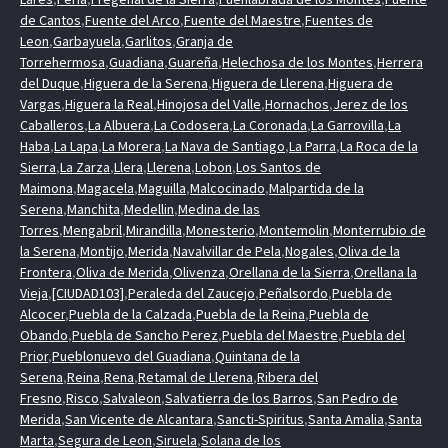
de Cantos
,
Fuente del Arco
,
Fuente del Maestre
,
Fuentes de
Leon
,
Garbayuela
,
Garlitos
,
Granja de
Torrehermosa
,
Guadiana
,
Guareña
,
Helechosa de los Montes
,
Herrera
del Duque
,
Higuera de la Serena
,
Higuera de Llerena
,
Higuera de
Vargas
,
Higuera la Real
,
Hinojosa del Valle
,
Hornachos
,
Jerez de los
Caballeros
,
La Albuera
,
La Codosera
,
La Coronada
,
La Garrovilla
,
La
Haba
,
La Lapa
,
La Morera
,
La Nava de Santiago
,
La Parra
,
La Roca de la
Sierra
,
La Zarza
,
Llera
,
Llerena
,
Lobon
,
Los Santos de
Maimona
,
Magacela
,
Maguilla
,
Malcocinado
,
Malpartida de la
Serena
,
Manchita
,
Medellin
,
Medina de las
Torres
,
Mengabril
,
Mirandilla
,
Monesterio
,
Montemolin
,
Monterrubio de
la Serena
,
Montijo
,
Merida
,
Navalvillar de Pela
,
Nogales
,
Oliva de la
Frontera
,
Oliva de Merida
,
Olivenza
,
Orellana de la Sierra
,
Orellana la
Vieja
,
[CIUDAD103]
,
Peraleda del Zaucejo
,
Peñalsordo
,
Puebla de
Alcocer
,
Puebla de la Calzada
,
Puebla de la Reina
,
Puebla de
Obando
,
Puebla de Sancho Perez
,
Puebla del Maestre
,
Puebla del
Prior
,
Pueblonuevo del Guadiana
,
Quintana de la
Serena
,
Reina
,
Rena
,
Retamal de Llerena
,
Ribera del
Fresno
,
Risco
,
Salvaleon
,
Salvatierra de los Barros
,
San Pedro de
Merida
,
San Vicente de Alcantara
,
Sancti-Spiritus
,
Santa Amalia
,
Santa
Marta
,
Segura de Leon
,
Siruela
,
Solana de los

--

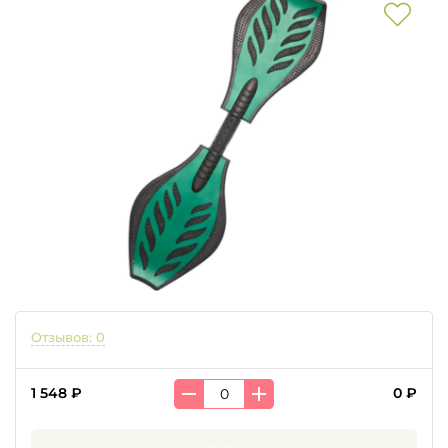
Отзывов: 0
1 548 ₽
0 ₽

TASK GOAL
Exact duplication is required for the lines above, from the line that contains "Monterrubio de" to the line that contains "Solana de los", inclusive; omit all others.

COMPLETED TASK
Monterrubio de
la Serena
,
Montijo
,
Merida
,
Navalvillar de Pela
,
Nogales
,
Oliva de la
Frontera
,
Oliva de Merida
,
Olivenza
,
Orellana de la Sierra
,
Orellana la
Vieja
,
[CIUDAD103]
,
Peraleda del Zaucejo
,
Peñalsordo
,
Puebla de
Alcocer
,
Puebla de la Calzada
,
Puebla de la Reina
,
Puebla de
Obando
,
Puebla de Sancho Perez
,
Puebla del Maestre
,
Puebla del
Prior
,
Pueblonuevo del Guadiana
,
Quintana de la
Serena
,
Reina
,
Rena
,
Retamal de Llerena
,
Ribera del
Fresno
,
Risco
,
Salvaleon
,
Salvatierra de los Barros
,
San Pedro de
Merida
,
San Vicente de Alcantara
,
Sancti-Spiritus
,
Santa Amalia
,
Santa
Marta
,
Segura de Leon
,
Siruela
,
Solana de los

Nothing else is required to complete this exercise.